Published 8:08 pm Saturday, June 9, 2012

Facing a suspension of an estimated $6,226 in salary and travel allowances, Tom Thompson last week filed a long-awaited report of economic development activities for the past year.

The five-page report was filed with the county manager’s office Friday and is accompanied by a year-to-date financial report.

It was also emailed to members of the Beaufort County Board of Commissioners and members of the Economic Development Commission’s governing board.

And at least one county commissioner believes that the report, while lacking in some required details, is sufficient to restore Thompson’s pay.

“It’s acceptable,” said Commissioner Al Klemm in an interview Saturday. “It meets the criteria of the by-laws. You could argue about it with this little point and that little point, but let’s be sane about it.”

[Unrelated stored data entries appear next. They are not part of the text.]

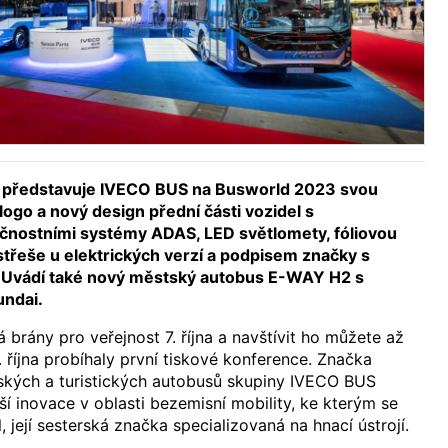
 představuje IVECO BUS na Busworld 2023 svou
logo a nový design přední části vozidel s
čnostními systémy ADAS, LED světlomety, fóliovou
střeše u elektrických verzí a podpisem značky s
Uvádí také nový městský autobus E-WAY H2 s
undai.
 brány pro veřejnost 7. října a navštívit ho můžete až
6. října probíhaly první tiskové konference. Značka
kých a turistických autobusů skupiny IVECO BUS
ší inovace v oblasti bezemisní mobility, ke kterým se
l, její sesterská značka specializovaná na hnací ústrojí.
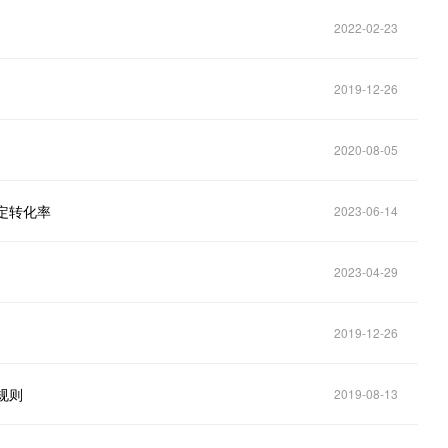
2022-02-23
2019-12-26
2020-08-05
定转化率
2023-06-14
2023-04-29
2019-12-26
名规则
2019-08-13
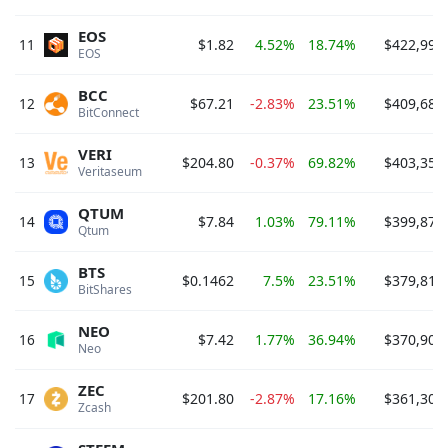
EOS
11
$1.82
4.52%
18.74%
$422,992
EOS 
BCC
12
$67.21
-2.83%
23.51%
$409,685
BitConnect 
VERI
13
$204.80
-0.37%
69.82%
$403,357
Veritaseum 
QTUM
14
$7.84
1.03%
79.11%
$399,872
Qtum 
BTS
15
$0.1462
7.5%
23.51%
$379,816
BitShares 
NEO
16
$7.42
1.77%
36.94%
$370,904
Neo 
ZEC
17
$201.80
-2.87%
17.16%
$361,305
Zcash 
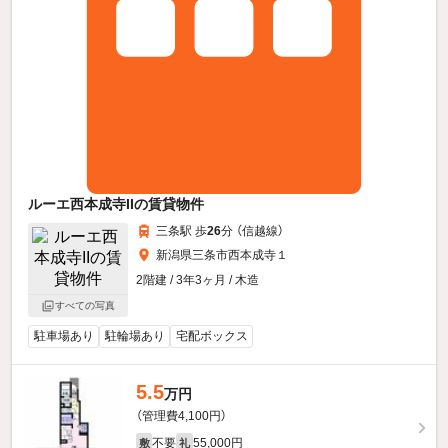
ルーエ西本成寺IIの賃貸物件
三条駅 歩
26
分 （信越線）
新潟県三条市西本成寺１
2階建 / 3年3ヶ月 / 木造
すべての写真
駐車場あり
駐輪場あり
宅配ボックス
5.5
万円
（管理費4,100円）
不要
55,000円
敷
礼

Other commissioners who were contacted Saturday said they had not seen the report.

Commissioner Ed Booth said he had not received the report but if it contains the information the by-laws require, he would be willing to restore Thompson’s salary; if not, Booth said, “the vote stands.”

Commissioner Jerry Langley also said he had not seen the report.

Efforts to reach other members of the county board for comment were not successful Saturday afternoon.

Booth, Klemm and Langley were joined by Commissioners Stan Deatherage and Hood Richardson in voting at a meeting of the county board last Monday to suspend Thompson’s salary until the report was filed. Commissioners Robert Cayton and Jay McRoy voted against the suspension.

The report outlines efforts by the Beaufort County Economic Development Commission during the past year to secure state grants to help three local industries — Weir Valves, P&G Manufacturing and Spinrite — expand their operations or retain existing jobs.

It also discusses efforts to recruit a wood pellet plant, a wood torrification plant and a plasma generation company to the county as well as non-manufacturing economic development activity in Aurora, Belhaven, Bath and Pantego.

It includes an estimate of expenditures of staff time and addresses future economic development plans.

“The current plans for the future are to continue to market the product of Beaufort County, which includes the Quick Start II facility, the Chocowinity and Beaufort County Industrial parks, the Bath Incubator, the Skills Center and the various community initiatives discussed earlier,” the report says.

The financial report indicates that of an original appropriation of $309,440 and a revised budget of $331,995, the EDC had spent $282,974.72 as of May 17, including $128,625 on salaries, $10,836 on consultant services and $10,000 on travel, among other expenses.

The suspension of Thompson’s pay was scheduled to begin following the end of Thompson’s service as a juror in Craven County, according to the vote by the commissioners.

Thompson’s salary as EDC director is $115,800 per year. He is also allocated an additional $12,000 per year in a travel allowance, according to Jim Chrisman, county finance officer.

Based on the commissioner’s actions, he would have suffered a salary loss from June 4 through June 30 which included an estimated $5,272 in salary and $954 in travel expenses if his salary were prorated from the date of the commissioners meeting, Chrisman said.

The salary suspension was expected to be lifted if Thompson had submitted the report.

In March, Thompson met with the commissioners and presented an overview of economic development activities in the county for the past 10 years. But members of the board said the presentation fell short of the annual report that Thompson was required to present to the board as required by the Economic Development Commission’s by-laws.